If Clients are who you serve and Requests/Events are what you do for them, Vendors are who you call to make it happen — and this module makes sure you're calling the right, compliant, top-performing ones.
2Who it's for#
| Role | What they get |
|---|---|
| Vendor / supplier managers | A complete profile per supplier — contacts, offerings, rate cards, contracts, certifications, availability. |
| Concierge & request handlers | A searchable, filterable directory to find the right vendor by type, coverage, tier, and rating. |
| Sourcing teams | A shortlist-and-brief workflow to put a request out to several vendors at once. |
| Compliance | KYC/AML status, sanctions screening, VAT/registration details, and certification tracking — with automatic safeguards. |
| Leadership | An at-a-glance view of network health: tiers, ratings, engagement volume. |
3The core idea: a vendor is a managed relationship, not a contact card#
Each vendor is a full relationship record with everything needed to engage them confidently and compliantly:
┌────────────────────────────────┐
│ VENDOR │
│ legal / trading name · type │
│ tier · status · coverage │
│ ★ rating (earned) · engagements │
└────────────────┬───────────────┘
│
┌──────────┬──────────┬──────────┬─────┴─────┬──────────┬──────────┬──────────┐
│ │ │ │ │ │ │ │
Contacts Offerings Rate cards Contracts Certs & Availability Performance Affinities
(people, (services (pricing) (terms, compliance (when free) scores (likes/
roles, they renewals) (insurance, (objective avoids vs
channels) provide) licences) ratings → clients)
headline ★)
Documents · Engagements (linked Requests) · Audit trail
The headline you see on a vendor — its star rating and how many times you've engaged it — isn't typed in by hand. It's derived automatically from real performance scores and real request links, so it can't be inflated.

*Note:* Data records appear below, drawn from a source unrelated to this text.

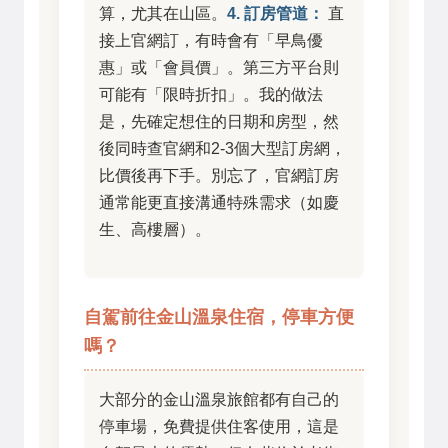
算，尤其在山區。
4. 訂房管道：
直
接上官網訂，有時會有「早鳥優
惠」或「會員價」。第三方平台則
可能有「限時折扣」。我的做法
是，先確定想住的日期和房型，然
後同時查官網和2-3個大型訂房網，
比價後再下手。別忘了，官網訂房
通常能更直接溝通特殊需求（如慶
生、高樓層）。
自駕前往金山溫泉住宿，停車方便
嗎？
大部分的金山溫泉旅館都有自己的
停車場，免費提供住客使用，這是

4Capabilities at a glance#
| Capability | What it means for the user |
|---|---|
| Vendor directory | A searchable, filterable list of all suppliers with tier, type, coverage, and rating. |
| Rich vendor profiles | Legal & trading names, type, tier, status, coverage countries, and commercial terms. |
| Earned performance rating | A star rating computed from rolling performance scores across several dimensions — objective, not manual. |
| Engagement tracking | A live count of how many requests a vendor has been engaged on, derived automatically. |
| Contacts | Multiple named contacts per vendor, with roles, channels, and emergency designation. |
| Offerings & rate cards | What each vendor provides and at what price. |
| Contracts & certifications | Track agreements, renewals, insurance, and licences with expiry awareness. |
| Availability | Record when a vendor is free or blocked. |
| KYC / AML & sanctions | Verification status, screening dates, and an automatic suspend on sanction. |
| Affinities | Note which clients love or avoid a vendor (resolved, never deleted). |
| Shortlist & brief | Build a shortlist for an open request and send a rich-text brief to several vendors at once. |
| Documents | Attach files and promote them into the Document Vault. |
| Audit trail | A permanent record of every change. |
5Classifying a vendor#
| Dimension | Values |
|---|---|
| Type | restaurant · hotel · aviation · yacht · florist · security · medical · wellness · transportation · events · lifestyle · gifting · real estate · travel |
| Tier | standard · preferred · elite · exclusive |
| Status | prospecting · active · inactive · suspended · blacklisted |
| KYC status | pending · verified · flagged · expired |
| Payment terms | immediate · prepaid · net-14 · net-30 · net-60 |
A vendor also carries its primary country and a list of coverage countries (so you can find "security vendors covering Italy"), VAT and registration numbers (VAT encrypted), default currency, commission rate, minimum notice hours, an account manager, and encrypted internal notes.
Built-in safeguard: if a vendor is flagged as sanctioned, the system automatically moves it to suspended — you can't accidentally engage a sanctioned supplier.
Note for marketing: types, tiers, statuses, and payment terms are configurable option-sets; the sanction-suspend rule is a fixed safeguard.
6The earned rating & engagement count — trust by design#
Two of the most important numbers on a vendor are derived, not entered:
- Performance rating (★). Whenever a vendor finishes work, staff log a performance score across five dimensions — overall, quality, reliability, communication, and value — tagged with its source (request completion, client feedback, contract review, or incident report). The vendor's headline rating and review count are then recomputed as a rolling 12-month average of those scores. The result: a rating that reflects recent, real performance and is impossible to fudge by hand.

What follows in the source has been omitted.